Perhaps China takes advantage of its poor cybersecurity environment as plausible deniability cover for the attacks its intelligence personnel commit?
Regardless, it is a safe bet we will not get that "smoking gun".
The vast scale, government-directed espionage is far from being just industrial!
Finally:
Remember, this was a 2010 article. How much progress has China made since then in cyberespionage by requiring vendors to divulge secrets to computer security technology in exchange for China's business?
What might be of interest at ORNL? Perhaps this - 20 petaflops: New supercomputer for Oak Ridge facility to regain speed lead over the Chinese, March 23, 2011:
"China's National University of Defense team" - is that the connection to the PLA?
Continuing:
Wow! Petaflops!
Now that sounds exciting... and technology from a computer that works that fast would be worth stealing.
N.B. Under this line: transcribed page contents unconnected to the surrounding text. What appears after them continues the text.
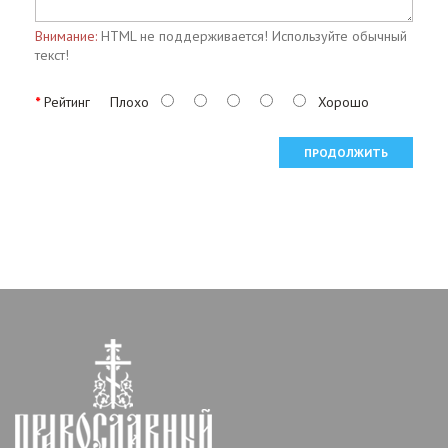
Внимание:
HTML не поддерживается! Используйте обычный
текст!
Рейтинг
Плохо
Хорошо
ПРОДОЛЖИТЬ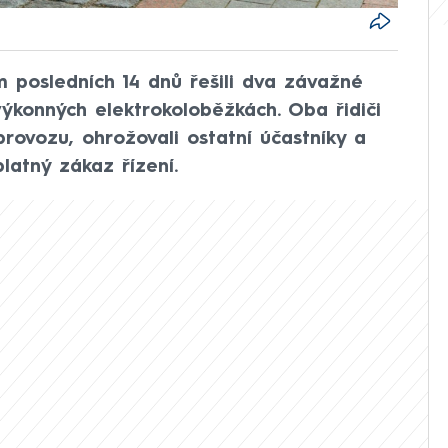
 posledních 14 dnů řešili dva závažné
ýkonných elektrokoloběžkách. Oba řidiči
 provozu, ohrožovali ostatní účastníky a
platný zákaz řízení.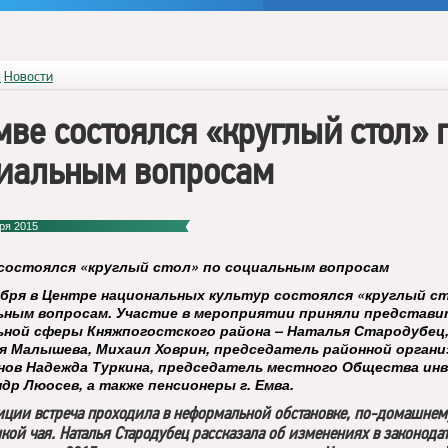
я
Новости
мве состоялся «круглый стол» 
иальным вопросам
ря 2015
 состоялся «круглый стол» по социальным вопросам
ября в Центре национальных культур состоялся «круглый с
ьным вопросам. Участие в мероприятии приняли представ
ьной сферы Княжпогостского района – Наталья Стародубец
я Малышева, Михаил Ховрин, председатель районной органи
нов Надежда Туркина, председатель местного Общества ин
др Люосев, а также пенсионеры г. Емва.
иции встреча проходила в неформальной обстановке, по-домашнем
кой чая. Наталья Стародубец рассказала об изменениях в законодат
Companies rarely come forward
Officials in the United States, Germany and Britain say hackers linked to China's military have broken into government and defense systems. But attacks on commercial systems receive less attention because victims rarely come forward, possibly for fear it might erode trust in their businesses.
Google was the exception when it announced Jan. 12 that attacks hit it and at least 20 other companies. Google says it has "conclusive evidence" the attacks came from China but declined to say whether the government was involved.
Google cited the attacks and attempts to snoop on dissidents in announcing that it would stop censoring results on its China-based search engine and leave the country if the government does not loosen restrictions.
Only two other companies have disclosed they were targets in that attack — software maker Adobe Systems Inc. and Rackspace Inc., a Web hosting service.
Mikko Hypponen, chief research officer at Finnish security software maker F-Secure Corp., said his company has detected about two dozen attacks originating from China each month since 2005.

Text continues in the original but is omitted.